Análise Do Filme: O Dia Da Besta. (1995)

Critica de Filmes Terror

Dirigido por Alex de la Iglesia e estrelado por Santiago Segura, Armando de Razza, Alex Angulo, José Luis Arrizabalaga Aguirrebengoa, Maria Grazia Cucinotta, Terele Pávez, Nathalie Seseña, Saturnino García, Paloma Montero e El Gran Wyoming.

Esse filme é uma mistura de comédia de humor ácido, fantasia, terror e crítica social contra o fanatismo religioso, seitas, crenças. A história acompanha três pessoas que são completamente diferentes em si e que acabam se juntando como uma ironia do destino e você passa o filme todo dando muita risada.

O Padre Ángel Berriatúa , é sacerdote basco que passou mais de 25 anos estudando o Apocalipse de São João. E ele acredita ter decifrado uma mensagem escondida nas Escrituras e chega a uma conclusão iminente:
o Anticristo nascerá em Madri, no dia 25 de dezembro de 1995. E ele fica obcecado por isso em encontrar esse pessoa e tentando resolver isso da forma dele.
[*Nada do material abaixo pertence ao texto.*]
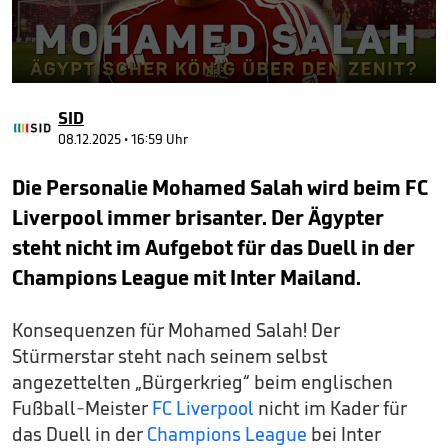
0
seconds
SID
of
2
08.12.2025 • 16:59 Uhr
minutes,
0
Die Personalie Mohamed Salah wird beim FC
Liverpool immer brisanter. Der Ägypter
steht nicht im Aufgebot für das Duell in der
Champions League mit Inter Mailand.
Konsequenzen für Mohamed Salah! Der
Stürmerstar steht nach seinem selbst
angezettelten „Bürgerkrieg“ beim englischen
Fußball-Meister
FC Liverpool
nicht im Kader für
das Duell in der
Champions League
bei Inter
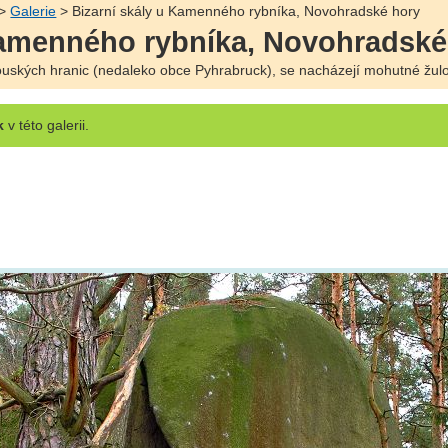
>
Galerie
> Bizarní skály u Kamenného rybníka, Novohradské hory
Kamenného rybníka, Novohradské
uských hranic (nedaleko obce Pyhrabruck), se nacházejí mohutné žulov
k
v této galerii.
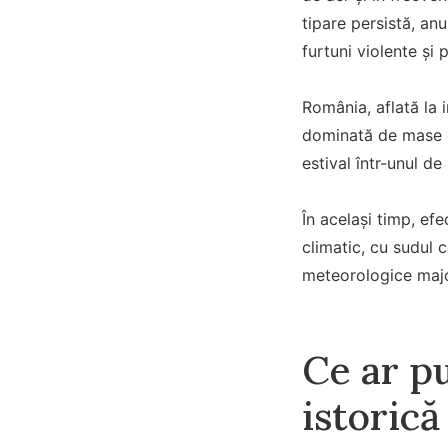
tipare persistă, an
furtuni violente și 
România, aflată la 
dominată de mase de
estival într-unul de
În același timp, efe
climatic, cu sudul 
meteorologice maj
Ce ar p
istorică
E como ele pretende fazer isso? Invocando o capiroto e a forma como ele tenta isso é o oposto de tudo o que pensei e/ou até mesmo vi como os padres fazem. Ele começou a cometer pecados, crimes ou pequenos furtos que esse padre acredita ser motivo para o capiroto possa gostar. O padre começa a praticar algumas maldades alheias. O que o sacerdote acredita é que se ele conseguir atrair Satanás, poderá descobrir onde o Anticristo nascerá.

Ángel acaba conhecendo José María , um jovem fã de death metal que trabalha em uma loja de discotecas. Apesar de serem completamente diferentes, os dois acabam formando uma parceria competitiva. José María ajuda o padre em sua busca e o acompanha em situações cada vez mais absurdas e perigosas.

Os dois procuram então o Professor Cavan, um apresentador de televisão especializado em Ocultismo que inclusive já chegou a escrever livro sobre o tema. Os três começam a correr contra o tempo e fazem rituais, magias, decifram símbolos, sinais para descobrir o local que iria nascer o anticristo. Madri aparece aqui como uma cidade caótica, violenta e decadente, marcada por marginalização, medo e manifestações de intolerância a grupos, etnias, entre outras coisas.

Quanto mais Ángel tenta se aproximar do mal para combater o mal, mais ele precisa confrontar seus próprios limites morais. O filme é mais uma comédia satânica que também satiriza a religião, a televisão, o consumismo, a violência e determinados aspectos da sociedade espanhola dos anos 1990.

Confesso que quando eu vi pela primeira vez, eu fui totalmente pega de surpresa, já que ao ler o título você pensa que será aquele terror agonizante e extremamente gráfico, mas esse é o oposto do que você espera. É um filme que te faz pensar, refletir e até mesmo ver que daquele jeito que os três estavam fazendo não era o jeito “certo” para aquilo que eles queriam alcançar. O filme mostra uma cidade caótica com pessoas que não tinham a menor noção do que estavam realmente fazendo.

Eu recomendo e muito para quem gosta tanto de histórias com humor ácido quanto para um terror mais comédia, ou até mesmo trash. Altamente contagioso, inteligente e interessante. Enfim, eu fui totalmente surpreendida de uma forma muito positiva. É aquele tipo de filme que eu não esperava nada e recebi tudo.